The original south tip of Goat Island was also a shallow spit that curled into the narrow southern entrance to Newport's Inner Harbor. In the 19th century this spit was removed, as well as a number of large boulders that were hazards to navigation. The western shoreline of the island has been strengthened with a sea wall, and in the late 20th century the former navy piers that serviced the Torpedo Station were developed into a major yachting facility.
RIMAP's interest is in the many historic ships known to have been lost near Goat Island. How the island has changed through time is an important part of understanding what happened to those vessels.
Warwick - Greene Island: Greene Island, in Occupessatuxet Cove south of Warwick's Gaspee Point, has also changed dramatically over time, but from natural processes, not human development. An understanding of those changes are part of RIMAP's study of the ships that were abandoned in the area.
Newport - The Cove: The northeastern corner of Newport harbor was always a center of maritime activity. In the early 18th century Long Wharf was built to connect the center of the town to Gravelly Point (now the south end of Washington Street) and to enclose the Cove. Small vessels could enter the Cove for service via a small opening, and larger vessels stayed in the outer harbor. There were many maritime businesses in buildings on the wharf, and over time the Cove began to fill in. By the mid-19th century, the center of the cove was filled enough to support the railroad that served the adjacent steamship terminal. By 1907 the Cove was completely filled in and the rail yard had expanded. This has all disappeared and the now area is closely developed with commercial buildings and a tourist center.
RIMAP's interest is in the Cove and the shoreline of Newport because of the many maritime business there and the ships they serviced. How the Cove and Newport's waterfront have changed through time are important to an understanding of the city's maritime history.
Newport - Long Wharf and The Cove: The original 18th-century cribbing used to create Long Wharf was still visible in the Cove area as late as the 1950s. Since Long Wharf was a center of the earliest marine trades in Newport, it is likely that deep under this now-dry land will be found materials associated with those businesses. Certainly, a 19th-century photograph shows an abandoned vessel near the area where the Newport bus terminal is now located, with ship's masts visible on the far side of Long Wharf.
Charlestown - Aircraft graveyard: Some archaeologists specialize in aircraft, and RIMAP has included service planes in its inventories of US Naval cultural resources lost in Rhode Island.
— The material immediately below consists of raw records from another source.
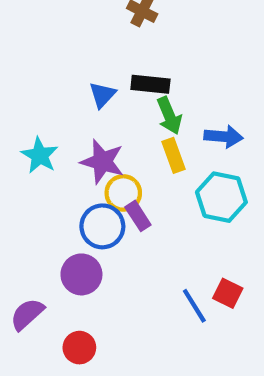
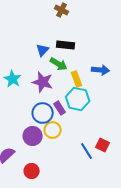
green arrow: (169, 116) -> (59, 64), moved, turned -36
yellow circle: (123, 193) -> (53, 130), moved
cyan hexagon: (221, 197) -> (78, 99), moved

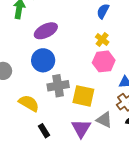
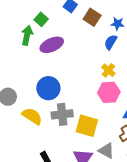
purple ellipse: (46, 31) -> (52, 45), moved
yellow semicircle: (29, 103) -> (32, 116), moved

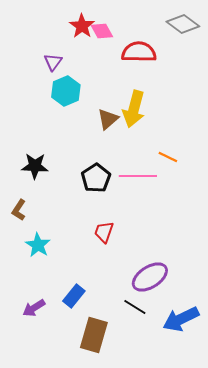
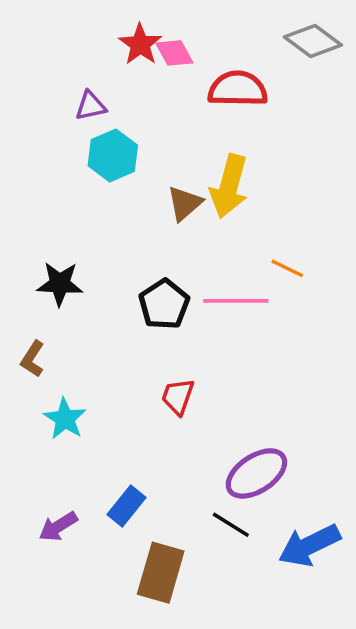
purple triangle: (53, 62) -> (91, 106), turned 42

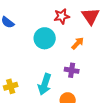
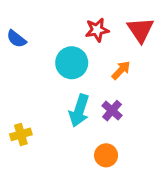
purple cross: (72, 70) -> (112, 111), turned 32
cyan arrow: (45, 84) -> (79, 111), moved

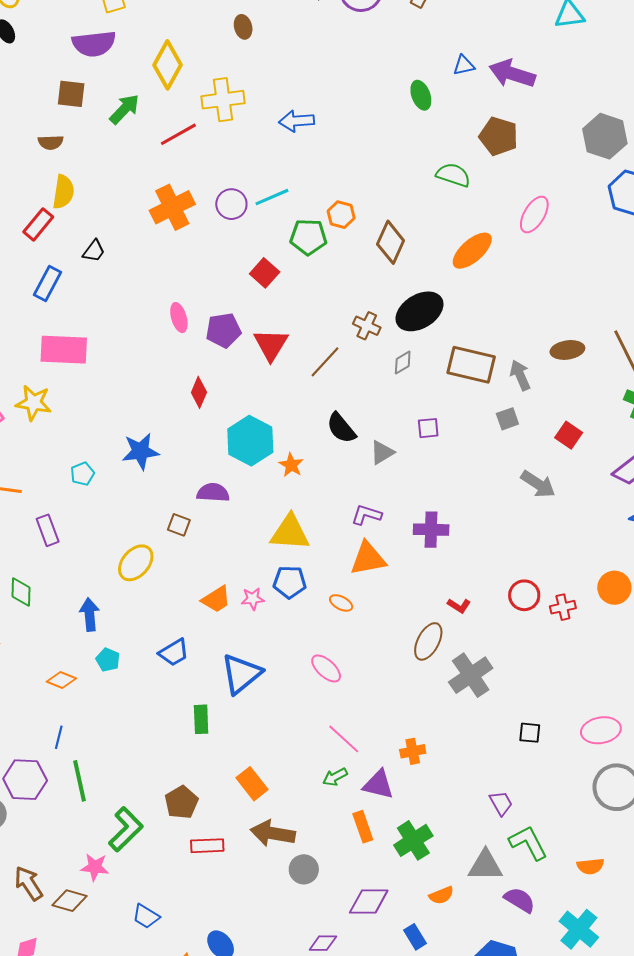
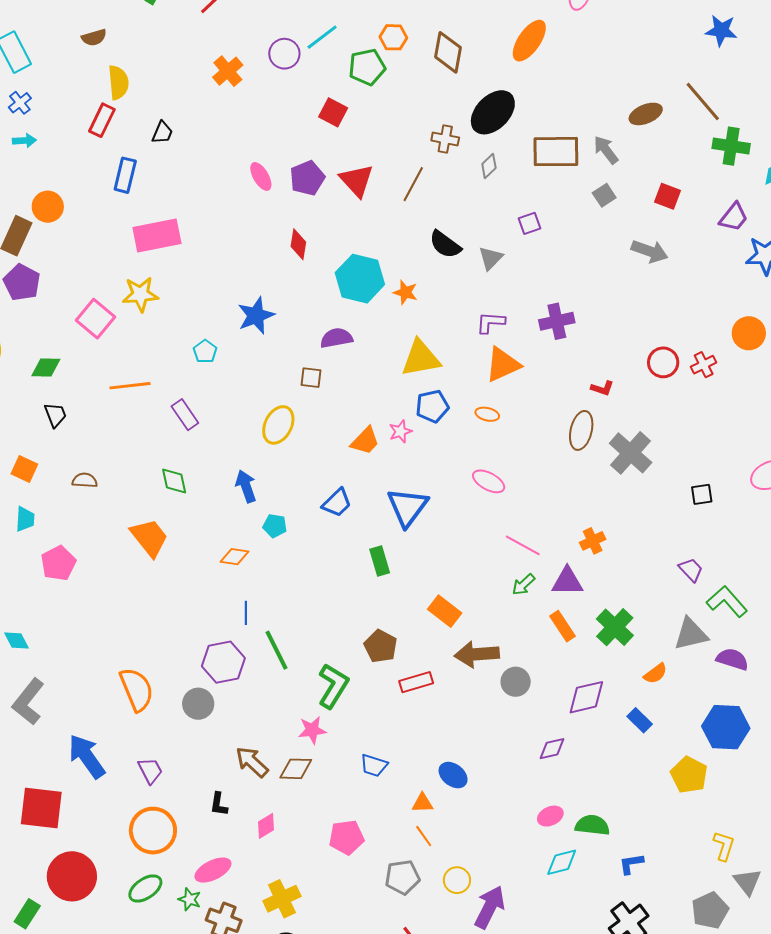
orange cross: (172, 207) -> (228, 71), size x0.7

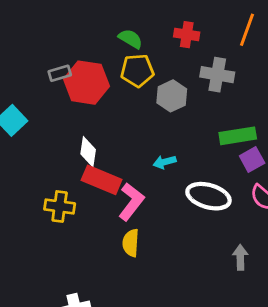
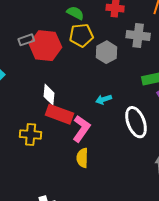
white ellipse: (208, 196) -> (136, 122), turned 56

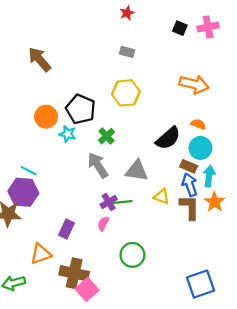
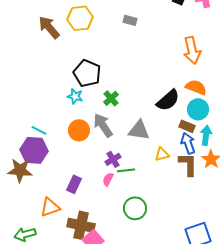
orange arrow: (194, 84) -> (192, 50), turned 64
yellow hexagon: (126, 93) -> (80, 18), moved
orange circle: (46, 117) -> (79, 130), moved
orange semicircle: (198, 124) -> (196, 87), size x1.5
yellow triangle: (162, 197) -> (162, 154), turned -35
green line: (123, 202) -> (126, 170), moved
RIMAP has not been involved in the discovery or study of these aircraft. However, the visit to a collector of naval and commercial aircraft debris (at his private property in Charlestown), illustrated how much might still be found in Rhode Island.
RIMAP has conducted many studies on land and on water, investigations of shipwrecks and other historic cultural resources, and all done by volunteers under professional direction. What is usually overlooked in any description of these activities is how much preparation it takes to get a team and its equipment ready, and all the post-processing and interpretation of data that takes place after the exciting fieldwork. What is described in this website is only part of what must done to conduct such research, but RIMAP's mission to make these experiences available to the public is certainly a success.